'Chilling! that's lovely! You've come to the wrong place if you expect any warmth at Newnham, or sympathy either. It would be nothing better than a big girls' school if we were always "How-d'ye-doing" and shaking hands with each other—we should get to kissing soon! Thank goodness there is no spooning here! We are barely civil to each other; and we make a point of ignoring everybody if we meet 'em out-of-doors. I hope you won't, on the strength of this tea, nod to me if you happen to run against me in the street, because I shan't notice you.'

'No,' said Lucy, 'I certainly won't nod to you.' She didn't say it at all humbly, but she drank Miss Stubbs' tea.
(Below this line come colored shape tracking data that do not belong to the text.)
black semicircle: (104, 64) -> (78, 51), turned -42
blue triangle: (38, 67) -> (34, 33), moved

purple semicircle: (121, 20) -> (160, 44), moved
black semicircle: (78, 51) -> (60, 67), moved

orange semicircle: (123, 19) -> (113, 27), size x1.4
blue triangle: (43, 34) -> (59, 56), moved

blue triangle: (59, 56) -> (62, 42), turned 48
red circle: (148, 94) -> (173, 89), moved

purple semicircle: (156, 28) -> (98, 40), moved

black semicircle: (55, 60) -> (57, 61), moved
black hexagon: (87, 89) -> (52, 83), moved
It was very good tea for Newnham.


[CHAPTER IV.]

PAMELA GWATKIN.

Lucy saw the Principal, as Miss Stubbs had said, at dinner. She came into the hall rather late, and took her seat at the High table.

It is necessary to spell it with a capital H, as it is distinctly a proper noun, and in Newnham parlance, like the tables in men's colleges where the Dons eat their dinners, it is known as the 'High.'

Miss Wrayburne came in rather late, after the rest were seated, and took her place at the head of the 'High,' and then followed a moment's interval for grace, and then the murmur of tongues began—a low, distinctly female murmur, and occasionally a laugh—a little low laugh. There was a good deal of talk to-day, as everybody had come up fresh, and the atmosphere of the vacation was still about them, and nobody had begun work yet. They would unpack their books by-and-by, and then everything would be changed.

Lucy did not know a soul in the place, except Maria Stubbs, and she sat at another table. She sat quite at the other end of the room, and never once looked Lucy's way, and brushed by her in the corridor as if she had never seen her before.